The new Honda CR-V is set to have a hydrogen-electric hybrid system, as the Japanese car-maker announces its plans for this cutting edge variant of their family SUV. This North American division of Honda has revealed that they are currently developing a hydrogen fuel cell variant of the newest generation CR-V for the United States market; with an estimated launch date in 2024.
Hydrogen fuel cell cars convert hydrogen, which is stored in high-pressure tanks, into electricity. This powers a battery, which then provides power to an electric motor that makes the wheels go round.
Honda claims their CR-V (which will be sold in North America) will be the first fuel cell vehicle that can also use an electric charger. This means drivers could either top up at a charging station or with hydrogen.
The new Honda CR-V, which runs on hydrogen fuel, will be available in North America alongside models that use traditional gasoline.
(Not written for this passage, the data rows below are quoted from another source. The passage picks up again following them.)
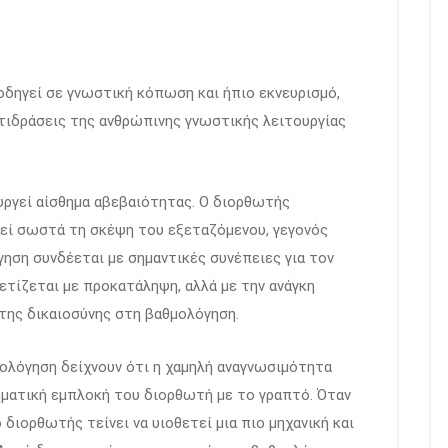
δηγεί σε γνωστική κόπωση και ήπιο εκνευρισμό,
τιδράσεις της ανθρώπινης γνωστικής λειτουργίας
υργεί αίσθημα αβεβαιότητας. Ο διορθωτής
νοεί σωστά τη σκέψη του εξεταζόμενου, γεγονός
γηση συνδέεται με σημαντικές συνέπειες για τον
ετίζεται με προκατάληψη, αλλά με την ανάγκη
 της δικαιοσύνης στη βαθμολόγηση.
ιολόγηση δείχνουν ότι η χαμηλή αναγνωσιμότητα
ηματική εμπλοκή του διορθωτή με το γραπτό. Όταν
διορθωτής τείνει να υιοθετεί μια πιο μηχανική και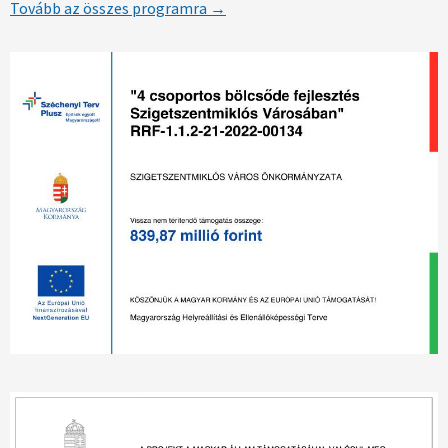
Tovább az összes programra →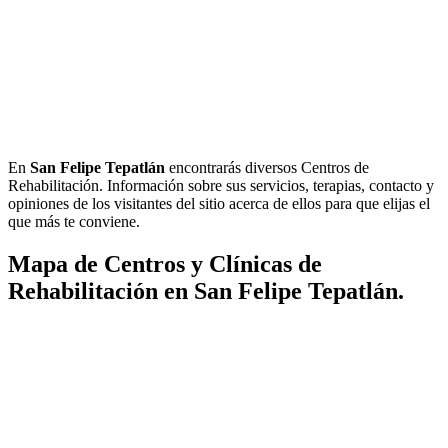
En
San Felipe Tepatlán
encontrarás diversos Centros de
Rehabilitación. Información sobre sus servicios, terapias, contacto y
opiniones de los visitantes del sitio acerca de ellos para que elijas el
que más te conviene.
Mapa de Centros y Clínicas de
Rehabilitación en San Felipe Tepatlán.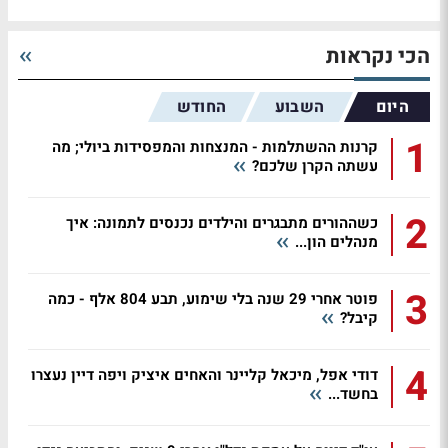
הכי נקראות
היום
השבוע
החודש
1
קרנות ההשתלמות - המנצחות והמפסידות ביולי; מה
עשתה הקרן שלכם?
2
כשההורים מתבגרים והילדים נכנסים לתמונה: איך
מנהלים הון...
3
פוטר אחרי 29 שנה בלי שימוע, תבע 804 אלף - כמה
קיבל?
4
דודי אפל, מיכאל קליינר והאחים איציק ויפה דיין נעצרו
בחשד...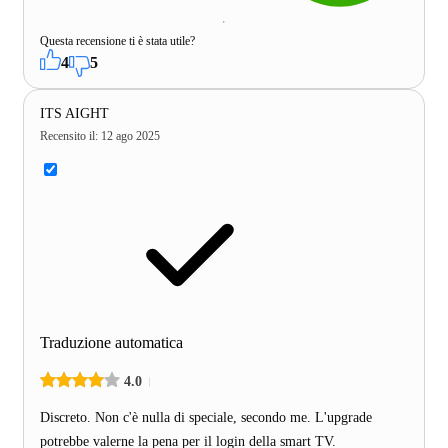
Questa recensione ti è stata utile?
4
5
ITS AIGHT
Recensito il
:
12 ago 2025
Traduzione automatica
4.0
Discreto. Non c'è nulla di speciale, secondo me. L'upgrade
potrebbe valerne la pena per il login della smart TV.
These include variants with a 1.5-litre turbocharged four-cylinder engine and a 2.0-litre non-turbo four cylinder engine combined with two electric motors.
Honda's sixth-generation CR-V was revealed in July 2022; however, the petrol-powered SUV isn't expected to arrive in Australia until mid-2023. North American production of the hydrogen CR-V will take place at its Marysville, Ohio factory which built the second-generation Honda NSX from 2016 until last month, as reported by Honda.
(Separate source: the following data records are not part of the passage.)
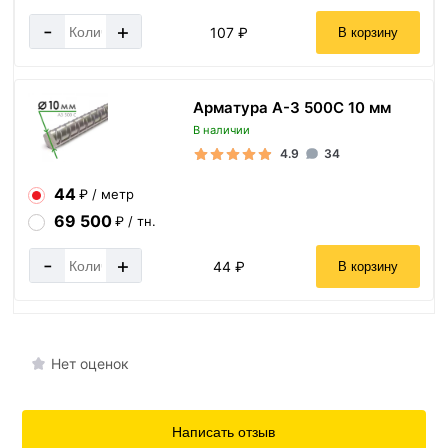
-
+
107 ₽
В корзину
Арматура А-3 500С 10 мм
В наличии
4.9
34
44
₽ / метр
69 500
₽ / тн.
-
+
44 ₽
В корзину
Нет оценок
Написать отзыв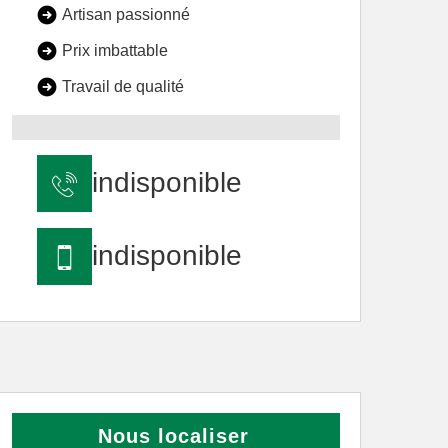
Artisan passionné
Prix imbattable
Travail de qualité
indisponible
indisponible
Nous localiser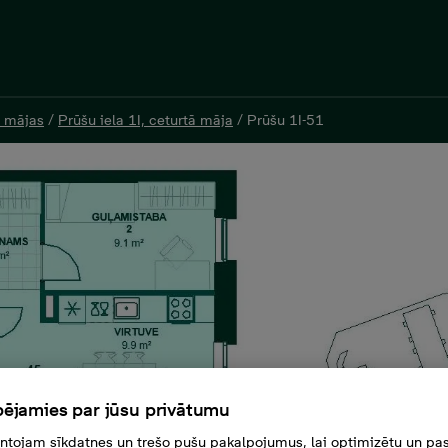
 mājas
 mājas
/
/
Prūšu iela 1I, ceturtā māja
Prūšu iela 1I, ceturtā māja
/
/
Prūšu 1I-51
Prūšu 1I-51
stabu dzīvoklis, Platība 59,9 m²
ējamies par jūsu privātumu
tojam sīkdatnes un trešo pušu pakalpojumus, lai optimizētu un pas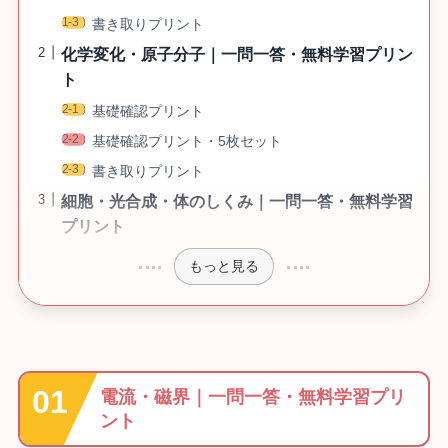
書き取りプリント
化学変化・原子分子｜一問一答・無料学習プリン
ト
基礎確認プリント
基礎確認プリント・5枚セット
書き取りプリント
細胞・光合成・体のしくみ｜一問一答・無料学習
プリント
もっと見る
電流・磁界｜一問一答・無料学習プリ
ント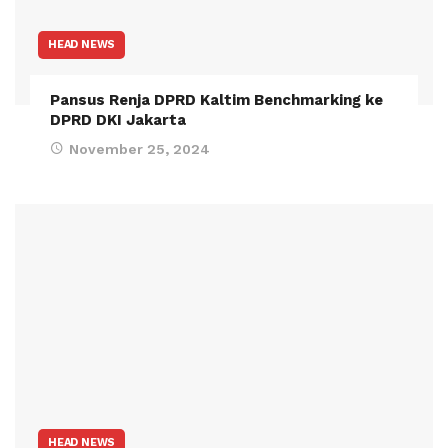
HEAD NEWS
Pansus Renja DPRD Kaltim Benchmarking ke
DPRD DKI Jakarta
November 25, 2024
HEAD NEWS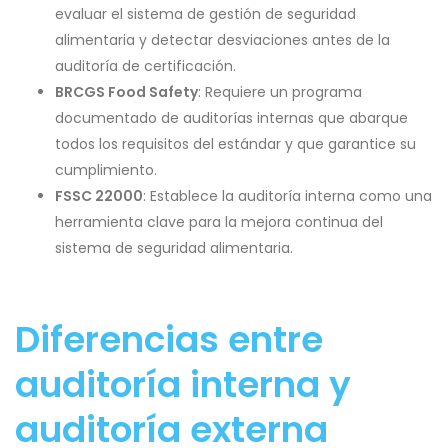
evaluar el sistema de gestión de seguridad
alimentaria y detectar desviaciones antes de la
auditoría de certificación.
BRCGS Food Safety
: Requiere un programa
documentado de auditorías internas que abarque
todos los requisitos del estándar y que garantice su
cumplimiento.
FSSC 22000
: Establece la auditoría interna como una
herramienta clave para la mejora continua del
sistema de seguridad alimentaria.
Diferencias entre
auditoría interna y
auditoría externa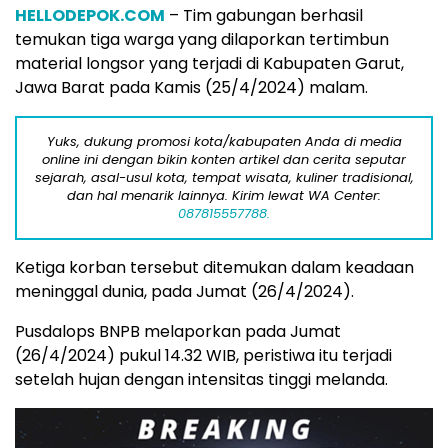
HELLODEPOK.COM
– Tim gabungan berhasil
temukan tiga warga yang dilaporkan tertimbun
material longsor yang terjadi di Kabupaten Garut,
Jawa Barat pada Kamis (25/4/2024) malam.
Yuks, dukung promosi kota/kabupaten Anda di media
online ini dengan bikin konten artikel dan cerita seputar
sejarah, asal-usul kota, tempat wisata, kuliner tradisional,
dan hal menarik lainnya. Kirim lewat WA Center:
087815557788.
Ketiga korban tersebut ditemukan dalam keadaan
meninggal dunia, pada Jumat (26/4/2024).
Pusdalops BNPB melaporkan pada Jumat
(26/4/2024) pukul 14.32 WIB, peristiwa itu terjadi
setelah hujan dengan intensitas tinggi melanda.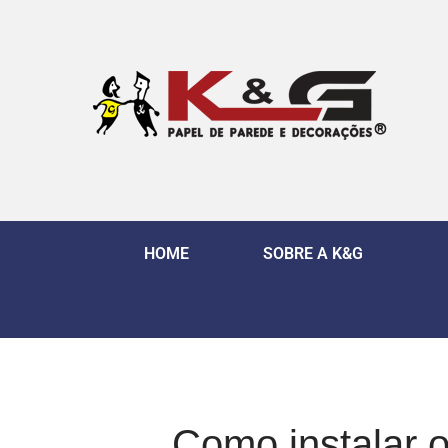
HOME
SOBRE A K&G
Como instalar 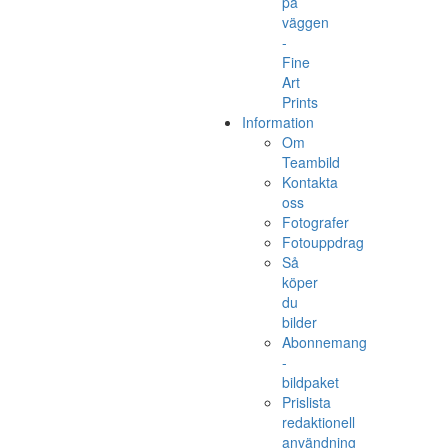
på
väggen
-
Fine
Art
Prints
Information
Om
Teambild
Kontakta
oss
Fotografer
Fotouppdrag
Så
köper
du
bilder
Abonnemang
-
bildpaket
Prislista
redaktionell
användning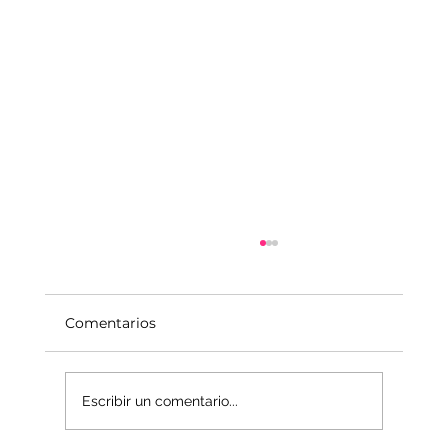
Comentarios
Escribir un comentario...
La economía del Mundo Interior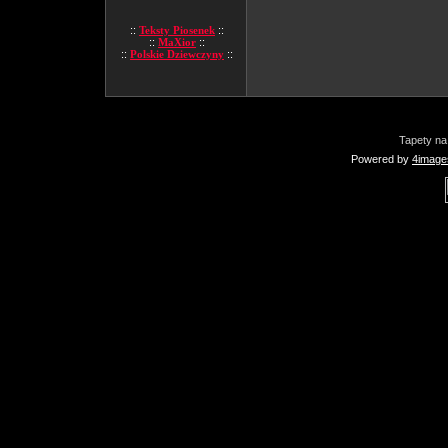
::
Teksty Piosenek
::
::
MaXior
::
::
Polskie Dziewczyny
::
Tapety na
Powered by
4image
Closer to its launch date in 2024, more details about this exciting new hydrogen fuel cell powered Honda CR=Vwill be announced.
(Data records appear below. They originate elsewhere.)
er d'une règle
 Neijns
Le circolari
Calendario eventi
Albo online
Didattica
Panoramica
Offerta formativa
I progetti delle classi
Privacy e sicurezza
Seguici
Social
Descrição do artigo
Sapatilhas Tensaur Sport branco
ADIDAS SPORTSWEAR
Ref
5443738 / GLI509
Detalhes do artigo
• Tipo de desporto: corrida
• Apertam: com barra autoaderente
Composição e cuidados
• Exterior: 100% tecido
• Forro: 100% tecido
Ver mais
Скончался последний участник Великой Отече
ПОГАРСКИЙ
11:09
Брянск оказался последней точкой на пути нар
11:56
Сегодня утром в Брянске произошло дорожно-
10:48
The debut of the new CR-V variant will come more than 15 years after Honda launched the FCX Clarity, the world’s first mass-production car to run on hydrogen.
After going on sale in 2008, a second-generation successor – simply named Honda Clarity – launched in 2016, although the model’s production run ended last year due to low sales in the US, with the car-maker selling just 2089 examples of the hydrogen-powered sedan in 2019.
Honda has previously announced its plans to exclusively sell battery and hydrogen fuel-cell electric cars worldwide by 2040, signalling the end of petrol and diesel engine production from the Japanese car-maker.